The traditional approach to evaluating a fiduciary is one-dimensional. We only focus on the fiduciary’s decision-making process — their governance. To conduct a more informed assessment, we need to look across three axes: the fiduciary’s governance, stewardship and leadership (see Fig. 1).

Fig. 1 Trone

We define this 3-D framework as behavioral governance — a new body of research that parallels behavioral finance. [Warren Cormier deserves the credit for pointing out the similarities of our work to behavioral finance.] The difference between the two is that behavioral governance examines the conduct of fiduciaries, officers, advisors and directors, while behavioral finance puts the lens on plan participants and individual investors.

The same 3-D framework also enables us to have a better understanding of how to build client trust and loyalty. Neuroscientists have determined that trust develops along the same three axes as behavioral governance. We first evaluate whether the person is competent and dependable (a good decision-maker). Then, if so, whether the person is benevolent, i.e., willing to act in our best interests (a good steward).

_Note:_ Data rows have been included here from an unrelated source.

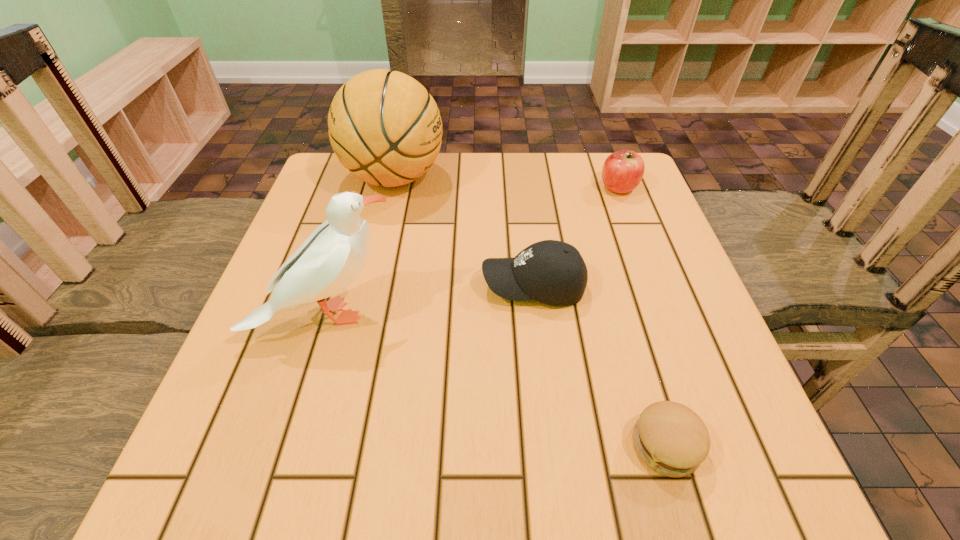 Identify the location of object at the far left corner. The width and height of the screenshot is (960, 540). (384, 126).

I want to click on object present at the far right corner, so click(x=623, y=170).

The height and width of the screenshot is (540, 960). I want to click on object situated at the near right corner, so click(x=670, y=438).

I want to click on vacant space at the far edge of the desktop, so click(408, 193).

Locate an element on the screen. This screenshot has width=960, height=540. vacant space at the near edge of the desktop is located at coordinates (645, 469).

In the image, there is a desktop. At what (x,y) coordinates should I click in order to perform the action: click on free space at the left edge. Please return your answer as a coordinate pair (x, y). The width and height of the screenshot is (960, 540). Looking at the image, I should click on (310, 308).

In the image, there is a desktop. Where is `free space at the right edge`? This screenshot has height=540, width=960. free space at the right edge is located at coordinates (722, 381).

In the image, there is a desktop. Identify the location of free space at the far left corner. (315, 179).

The height and width of the screenshot is (540, 960). In the image, there is a desktop. In order to click on vacant space at the near left corner in this screenshot , I will do `click(240, 438)`.

At what (x,y) coordinates should I click in order to perform the action: click on vacant region at the near right corner of the desktop. Please return your answer as a coordinate pair (x, y). This screenshot has width=960, height=540. Looking at the image, I should click on (729, 475). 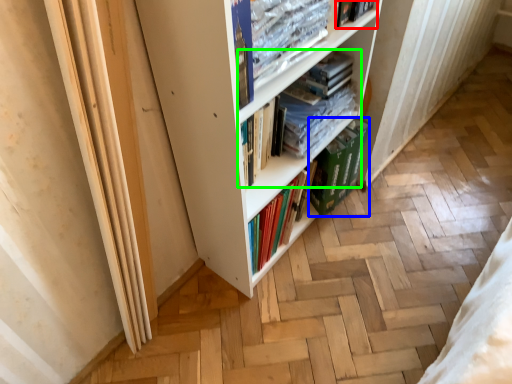 Question: Which object is positioned closest to book (highlighted by a red box)? Select from paperback book (highlighted by a blue box) and book (highlighted by a green box).

Choices:
 (A) paperback book
 (B) book

Answer: (B) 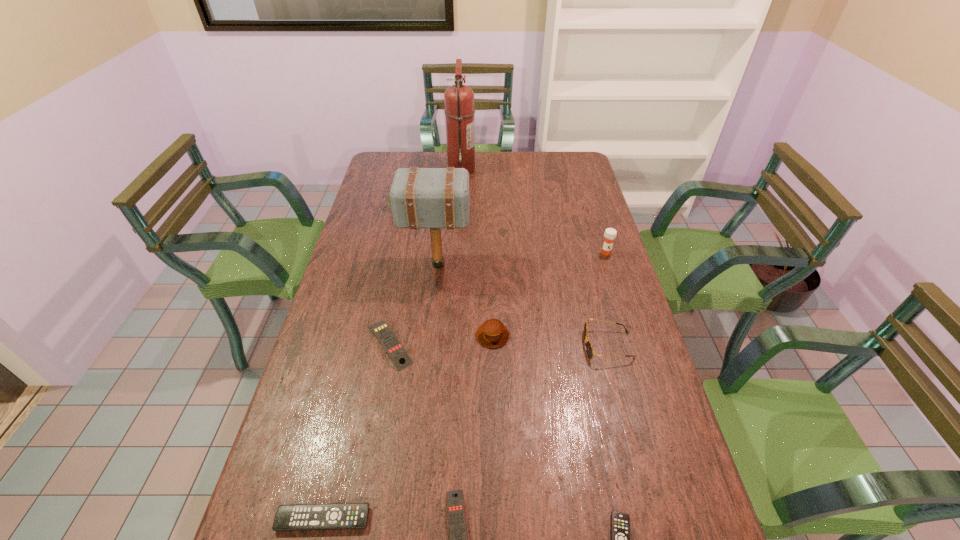 Identify which remote control is the third nearest to the right black remote control. Please provide its 2D coordinates. Your answer should be formatted as a tuple, i.e. [(x, y)], where the tuple contains the x and y coordinates of a point satisfying the conditions above.

[(397, 353)]

Where is `free spot that satisfies the following two spatial constraints: 1. on the striking surface of the gray mallet; 2. on the back side of the brown muffin`? The height and width of the screenshot is (540, 960). free spot that satisfies the following two spatial constraints: 1. on the striking surface of the gray mallet; 2. on the back side of the brown muffin is located at coordinates (430, 335).

Locate an element on the screen. The height and width of the screenshot is (540, 960). vacant space that satisfies the following two spatial constraints: 1. on the lenses of the sixth tallest object; 2. on the front side of the left black remote control is located at coordinates (653, 519).

The height and width of the screenshot is (540, 960). Find the location of `vacant space that satisfies the following two spatial constraints: 1. on the striking surface of the mallet; 2. on the front side of the tallest remote control`. vacant space that satisfies the following two spatial constraints: 1. on the striking surface of the mallet; 2. on the front side of the tallest remote control is located at coordinates (429, 345). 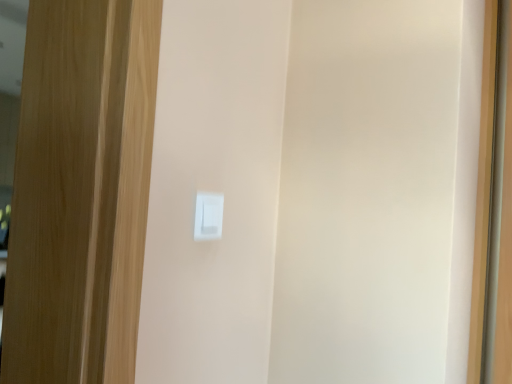 Identify the location of white plastic light switch at center. (208, 216).

Image resolution: width=512 pixels, height=384 pixels. What do you see at coordinates (208, 216) in the screenshot? I see `white plastic light switch at center` at bounding box center [208, 216].

Find the location of a particular element. This screenshot has width=512, height=384. white plastic light switch at center is located at coordinates (208, 216). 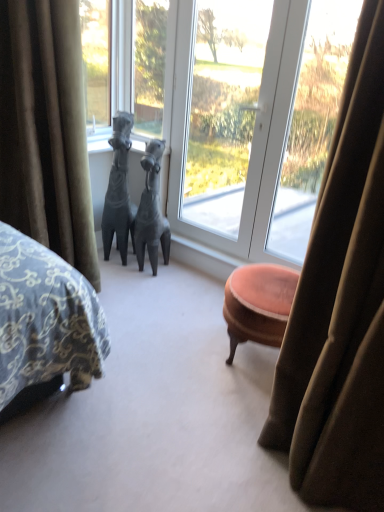 Question: Is velvet green curtain at left behind transparent glass window at center?

Choices:
 (A) no
 (B) yes

Answer: (A)

Question: From the image's perspective, is velvet green curtain at left below transparent glass window at center?

Choices:
 (A) yes
 (B) no

Answer: (A)

Question: From a real-world perspective, is velvet green curtain at left over transparent glass window at center?

Choices:
 (A) no
 (B) yes

Answer: (A)

Question: Is velvet green curtain at left bigger than transparent glass window at center?

Choices:
 (A) no
 (B) yes

Answer: (B)

Question: Is velvet green curtain at left wider than transparent glass window at center?

Choices:
 (A) yes
 (B) no

Answer: (A)

Question: Does point (165, 142) appear closer or farther from the camera than point (241, 86)?

Choices:
 (A) closer
 (B) farther

Answer: (B)

Question: Is transparent glass window at center wider or thinner than transparent glass window at center?

Choices:
 (A) thin
 (B) wide

Answer: (A)

Question: From the image's perspective, is transparent glass window at center above or below transparent glass window at center?

Choices:
 (A) below
 (B) above

Answer: (A)

Question: From a real-world perspective, is transparent glass window at center positioned above or below transparent glass window at center?

Choices:
 (A) below
 (B) above

Answer: (B)

Question: From their relative heights in the image, would you say matte gray horse at center, placed as the 1th animal when sorted from left to right, is taller or shorter than transparent glass window at center?

Choices:
 (A) short
 (B) tall

Answer: (A)

Question: Relative to transparent glass window at center, is matte gray horse at center, placed as the 1th animal when sorted from left to right, in front or behind?

Choices:
 (A) front
 (B) behind

Answer: (B)

Question: From the image's perspective, is matte gray horse at center, the 2th animal in the right-to-left sequence, located above or below transparent glass window at center?

Choices:
 (A) below
 (B) above

Answer: (A)

Question: In terms of size, does matte gray horse at center, placed as the 1th animal when sorted from left to right, appear bigger or smaller than transparent glass window at center?

Choices:
 (A) small
 (B) big

Answer: (A)

Question: Is point (145, 203) closer or farther from the camera than point (254, 28)?

Choices:
 (A) farther
 (B) closer

Answer: (A)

And if so, whether the person aligns with our core values, beliefs and principles (a good leader).

The next step in our research is to develop a Myers-Briggs-type instrument to assess a fiduciary’s behavioral governance, including a 360⁰ version for assessing boards or committees. What do retirement advisors and trustees “get”? What are they missing?

The results will provide insights into building much better fiduciary training programs. The data collected also could provide valuable information on the attributes of a great fiduciary — of the behaviors that actually improve retirement outcomes.

So… it’s likely that we’re doing “it” wrong and there is a much better approach out there to improving retirement outcomes. We need to start thinking in terms of three dimensions, not just one. We need to deepen our understanding of how leadership and stewardship has a material impact on the quality of a fiduciary standard of care.